* [Problem description]: Produce the full set of records below once more, exactly as they stand.

Stored items
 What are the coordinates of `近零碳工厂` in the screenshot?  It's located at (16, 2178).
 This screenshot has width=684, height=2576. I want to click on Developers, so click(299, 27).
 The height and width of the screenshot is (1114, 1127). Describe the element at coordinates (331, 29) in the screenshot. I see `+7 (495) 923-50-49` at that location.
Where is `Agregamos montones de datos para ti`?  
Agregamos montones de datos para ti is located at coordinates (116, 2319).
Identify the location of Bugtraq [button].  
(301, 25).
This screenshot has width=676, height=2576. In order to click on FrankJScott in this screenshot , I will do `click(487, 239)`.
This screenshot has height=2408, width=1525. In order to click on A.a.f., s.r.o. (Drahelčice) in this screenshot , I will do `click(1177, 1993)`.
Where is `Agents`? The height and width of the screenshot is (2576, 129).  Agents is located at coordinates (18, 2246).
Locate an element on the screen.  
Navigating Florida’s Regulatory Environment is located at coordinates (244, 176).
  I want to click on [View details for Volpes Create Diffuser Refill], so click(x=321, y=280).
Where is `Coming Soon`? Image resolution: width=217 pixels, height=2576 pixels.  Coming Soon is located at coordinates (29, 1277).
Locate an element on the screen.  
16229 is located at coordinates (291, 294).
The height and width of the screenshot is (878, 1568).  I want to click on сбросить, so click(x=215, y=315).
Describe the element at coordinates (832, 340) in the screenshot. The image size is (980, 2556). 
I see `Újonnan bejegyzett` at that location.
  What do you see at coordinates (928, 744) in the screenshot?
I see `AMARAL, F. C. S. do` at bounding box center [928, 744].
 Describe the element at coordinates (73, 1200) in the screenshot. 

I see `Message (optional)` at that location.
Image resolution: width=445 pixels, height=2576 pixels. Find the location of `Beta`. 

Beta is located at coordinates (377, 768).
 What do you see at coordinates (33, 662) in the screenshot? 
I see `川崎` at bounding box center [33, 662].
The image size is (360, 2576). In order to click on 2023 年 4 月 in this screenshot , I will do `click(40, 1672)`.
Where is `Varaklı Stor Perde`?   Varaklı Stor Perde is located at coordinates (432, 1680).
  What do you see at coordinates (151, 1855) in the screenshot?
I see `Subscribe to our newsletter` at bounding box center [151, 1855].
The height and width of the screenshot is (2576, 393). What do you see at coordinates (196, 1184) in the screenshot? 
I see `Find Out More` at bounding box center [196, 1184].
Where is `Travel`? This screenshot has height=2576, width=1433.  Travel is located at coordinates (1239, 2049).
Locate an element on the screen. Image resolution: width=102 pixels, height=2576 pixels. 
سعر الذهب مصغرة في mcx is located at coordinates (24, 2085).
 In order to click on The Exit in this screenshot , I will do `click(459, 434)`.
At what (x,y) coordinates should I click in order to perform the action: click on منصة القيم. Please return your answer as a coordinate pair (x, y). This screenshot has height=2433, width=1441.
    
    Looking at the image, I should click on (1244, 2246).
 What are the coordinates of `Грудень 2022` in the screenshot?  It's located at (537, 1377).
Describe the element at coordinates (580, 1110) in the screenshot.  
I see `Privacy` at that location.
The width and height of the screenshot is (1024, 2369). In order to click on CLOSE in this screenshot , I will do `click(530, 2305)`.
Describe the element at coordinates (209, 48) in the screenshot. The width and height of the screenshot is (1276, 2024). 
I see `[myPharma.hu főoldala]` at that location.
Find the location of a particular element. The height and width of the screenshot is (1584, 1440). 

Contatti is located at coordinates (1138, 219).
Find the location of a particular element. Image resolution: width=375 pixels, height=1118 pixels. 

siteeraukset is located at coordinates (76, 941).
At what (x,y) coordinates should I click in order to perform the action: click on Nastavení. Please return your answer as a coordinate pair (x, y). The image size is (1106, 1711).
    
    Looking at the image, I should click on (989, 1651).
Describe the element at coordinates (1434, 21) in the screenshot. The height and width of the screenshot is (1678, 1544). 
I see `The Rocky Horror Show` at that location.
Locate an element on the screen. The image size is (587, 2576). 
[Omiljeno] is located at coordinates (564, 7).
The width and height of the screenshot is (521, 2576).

* [Written response]:
 What are the coordinates of `近零碳工厂` in the screenshot?  It's located at (16, 2178).
 This screenshot has width=684, height=2576. I want to click on Developers, so click(299, 27).
 The height and width of the screenshot is (1114, 1127). Describe the element at coordinates (331, 29) in the screenshot. I see `+7 (495) 923-50-49` at that location.
Where is `Agregamos montones de datos para ti`?  
Agregamos montones de datos para ti is located at coordinates (116, 2319).
Identify the location of Bugtraq [button].  
(301, 25).
This screenshot has width=676, height=2576. In order to click on FrankJScott in this screenshot , I will do `click(487, 239)`.
This screenshot has height=2408, width=1525. In order to click on A.a.f., s.r.o. (Drahelčice) in this screenshot , I will do `click(1177, 1993)`.
Where is `Agents`? The height and width of the screenshot is (2576, 129).  Agents is located at coordinates (18, 2246).
Locate an element on the screen.  
Navigating Florida’s Regulatory Environment is located at coordinates (244, 176).
  I want to click on [View details for Volpes Create Diffuser Refill], so click(x=321, y=280).
Where is `Coming Soon`? Image resolution: width=217 pixels, height=2576 pixels.  Coming Soon is located at coordinates (29, 1277).
Locate an element on the screen.  
16229 is located at coordinates (291, 294).
The height and width of the screenshot is (878, 1568).  I want to click on сбросить, so click(x=215, y=315).
Describe the element at coordinates (832, 340) in the screenshot. The image size is (980, 2556). 
I see `Újonnan bejegyzett` at that location.
  What do you see at coordinates (928, 744) in the screenshot?
I see `AMARAL, F. C. S. do` at bounding box center [928, 744].
 Describe the element at coordinates (73, 1200) in the screenshot. 

I see `Message (optional)` at that location.
Image resolution: width=445 pixels, height=2576 pixels. Find the location of `Beta`. 

Beta is located at coordinates (377, 768).
 What do you see at coordinates (33, 662) in the screenshot? 
I see `川崎` at bounding box center [33, 662].
The image size is (360, 2576). In order to click on 2023 年 4 月 in this screenshot , I will do `click(40, 1672)`.
Where is `Varaklı Stor Perde`?   Varaklı Stor Perde is located at coordinates (432, 1680).
  What do you see at coordinates (151, 1855) in the screenshot?
I see `Subscribe to our newsletter` at bounding box center [151, 1855].
The height and width of the screenshot is (2576, 393). What do you see at coordinates (196, 1184) in the screenshot? 
I see `Find Out More` at bounding box center [196, 1184].
Where is `Travel`? This screenshot has height=2576, width=1433.  Travel is located at coordinates (1239, 2049).
Locate an element on the screen. Image resolution: width=102 pixels, height=2576 pixels. 
سعر الذهب مصغرة في mcx is located at coordinates (24, 2085).
 In order to click on The Exit in this screenshot , I will do `click(459, 434)`.
At what (x,y) coordinates should I click in order to perform the action: click on منصة القيم. Please return your answer as a coordinate pair (x, y). This screenshot has height=2433, width=1441.
    
    Looking at the image, I should click on (1244, 2246).
 What are the coordinates of `Грудень 2022` in the screenshot?  It's located at (537, 1377).
Describe the element at coordinates (580, 1110) in the screenshot.  
I see `Privacy` at that location.
The width and height of the screenshot is (1024, 2369). In order to click on CLOSE in this screenshot , I will do `click(530, 2305)`.
Describe the element at coordinates (209, 48) in the screenshot. The width and height of the screenshot is (1276, 2024). 
I see `[myPharma.hu főoldala]` at that location.
Find the location of a particular element. The height and width of the screenshot is (1584, 1440). 

Contatti is located at coordinates (1138, 219).
Find the location of a particular element. Image resolution: width=375 pixels, height=1118 pixels. 

siteeraukset is located at coordinates (76, 941).
At what (x,y) coordinates should I click in order to perform the action: click on Nastavení. Please return your answer as a coordinate pair (x, y). The image size is (1106, 1711).
    
    Looking at the image, I should click on (989, 1651).
Describe the element at coordinates (1434, 21) in the screenshot. The height and width of the screenshot is (1678, 1544). 
I see `The Rocky Horror Show` at that location.
Locate an element on the screen. The image size is (587, 2576). 
[Omiljeno] is located at coordinates (564, 7).
The width and height of the screenshot is (521, 2576).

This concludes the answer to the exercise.